■ Work required ■
Leave the pictures out. Return the rest of the listing below exactly.

———

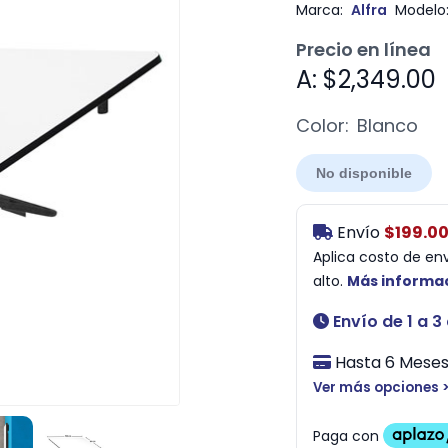
Marca:
Alfra
Modelo
Precio en línea
A: $2,349.00
Color:
Blanco
No disponible
Envío
$199.0
Aplica costo de en
alto.
Más informa
Envío de 1 a 3
Hasta 6 Meses 
Ver más opciones 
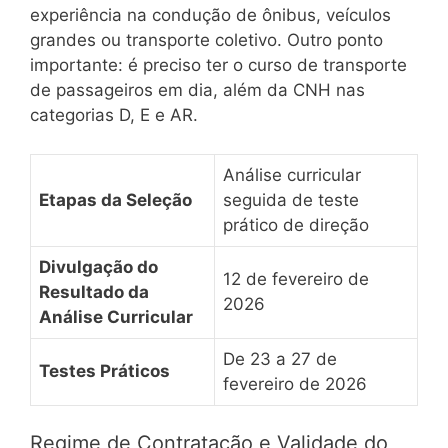
experiência na condução de ônibus, veículos
grandes ou transporte coletivo. Outro ponto
importante: é preciso ter o curso de transporte
de passageiros em dia, além da CNH nas
categorias D, E e AR.
Análise curricular
Etapas da Seleção
seguida de teste
prático de direção
Divulgação do
12 de fevereiro de
Resultado da
2026
Análise Curricular
De 23 a 27 de
Testes Práticos
fevereiro de 2026
Regime de Contratação e Validade do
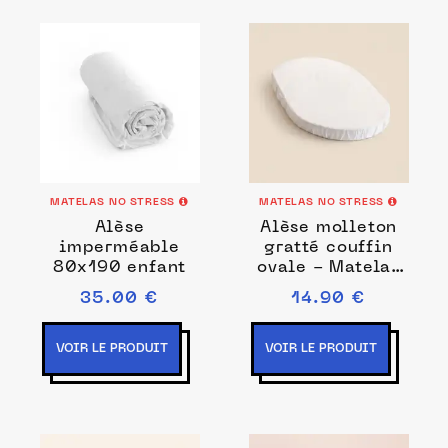
MATELAS NO STRESS
MATELAS NO STRESS
Alèse
Alèse molleton
imperméable
gratté couffin
80x190 enfant
ovale - Matelas
No Stress
35.00 €
14.90 €
VOIR LE PRODUIT
VOIR LE PRODUIT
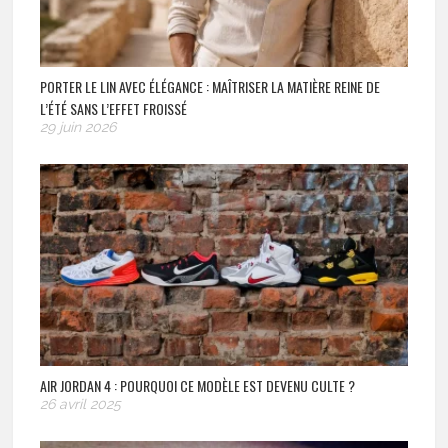
PORTER LE LIN AVEC ÉLÉGANCE : MAÎTRISER LA MATIÈRE REINE DE
L’ÉTÉ SANS L’EFFET FROISSÉ
29 juin 2026
AIR JORDAN 4 : POURQUOI CE MODÈLE EST DEVENU CULTE ?
26 avril 2025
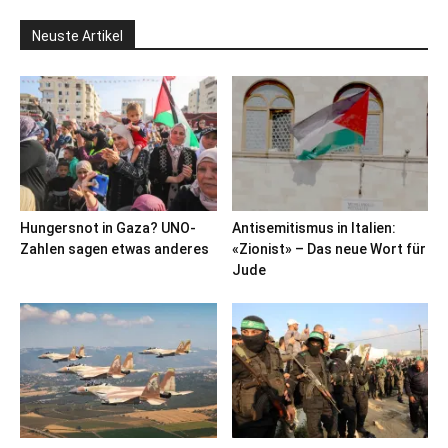
Neuste Artikel
Hungersnot in Gaza? UNO-
Antisemitismus in Italien:
Zahlen sagen etwas anderes
«Zionist» – Das neue Wort für
Jude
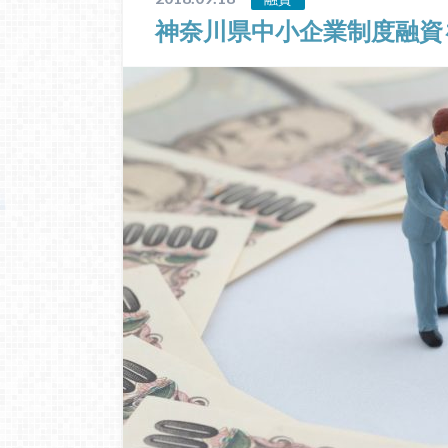
神奈川県中小企業制度融資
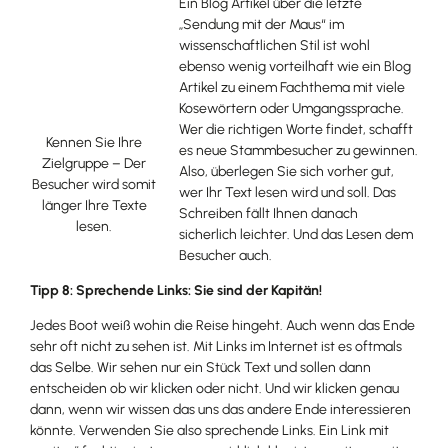
Ein Blog Artikel über die letzte
„Sendung mit der Maus“ im
wissenschaftlichen Stil ist wohl
ebenso wenig vorteilhaft wie ein Blog
Artikel zu einem Fachthema mit viele
Kosewörtern oder Umgangssprache.
Wer die richtigen Worte findet, schafft
Kennen Sie Ihre
es neue Stammbesucher zu gewinnen.
Zielgruppe – Der
Also, überlegen Sie sich vorher gut,
Besucher wird somit
wer Ihr Text lesen wird und soll. Das
länger Ihre Texte
Schreiben fällt Ihnen danach
lesen.
sicherlich leichter. Und das Lesen dem
Besucher auch.
Tipp 8: Sprechende Links: Sie sind der Kapitän!
Jedes Boot weiß wohin die Reise hingeht. Auch wenn das Ende
sehr oft nicht zu sehen ist. Mit Links im Internet ist es oftmals
das Selbe. Wir sehen nur ein Stück Text und sollen dann
entscheiden ob wir klicken oder nicht. Und wir klicken genau
dann, wenn wir wissen das uns das andere Ende interessieren
könnte. Verwenden Sie also sprechende Links. Ein Link mit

———

■ Result of this task ■
Marca:
Alfra
Modelo
Precio en línea
A: $2,349.00
Color:
Blanco
No disponible
Envío
$199.0
Aplica costo de en
alto.
Más informa
Envío de 1 a 3
Hasta 6 Meses 
Ver más opciones 
experiência na condução de ônibus, veículos
grandes ou transporte coletivo. Outro ponto
importante: é preciso ter o curso de transporte
de passageiros em dia, além da CNH nas
categorias D, E e AR.
Análise curricular
Etapas da Seleção
seguida de teste
prático de direção
Divulgação do
12 de fevereiro de
Resultado da
2026
Análise Curricular
De 23 a 27 de
Testes Práticos
fevereiro de 2026
Regime de Contratação e Validade do
MATELAS NO STRESS
MATELAS NO STRESS
Alèse
Alèse molleton
imperméable
gratté couffin
80x190 enfant
ovale - Matelas
No Stress
35.00 €
14.90 €
VOIR LE PRODUIT
VOIR LE PRODUIT
PORTER LE LIN AVEC ÉLÉGANCE : MAÎTRISER LA MATIÈRE REINE DE
L’ÉTÉ SANS L’EFFET FROISSÉ
29 juin 2026
AIR JORDAN 4 : POURQUOI CE MODÈLE EST DEVENU CULTE ?
26 avril 2025
Neuste Artikel
Hungersnot in Gaza? UNO-
Antisemitismus in Italien:
Zahlen sagen etwas anderes
«Zionist» – Das neue Wort für
Jude
神奈川県中小企業制度融資
Ein Blog Artikel über die letzte
„Sendung mit der Maus“ im
wissenschaftlichen Stil ist wohl
ebenso wenig vorteilhaft wie ein Blog
Artikel zu einem Fachthema mit viele
Kosewörtern oder Umgangssprache.
Wer die richtigen Worte findet, schafft
Kennen Sie Ihre
es neue Stammbesucher zu gewinnen.
Zielgruppe – Der
Also, überlegen Sie sich vorher gut,
Besucher wird somit
wer Ihr Text lesen wird und soll. Das
länger Ihre Texte
Schreiben fällt Ihnen danach
lesen.
sicherlich leichter. Und das Lesen dem
Besucher auch.
Tipp 8: Sprechende Links: Sie sind der Kapitän!
Jedes Boot weiß wohin die Reise hingeht. Auch wenn das Ende
sehr oft nicht zu sehen ist. Mit Links im Internet ist es oftmals
das Selbe. Wir sehen nur ein Stück Text und sollen dann
entscheiden ob wir klicken oder nicht. Und wir klicken genau
dann, wenn wir wissen das uns das andere Ende interessieren
könnte. Verwenden Sie also sprechende Links. Ein Link mit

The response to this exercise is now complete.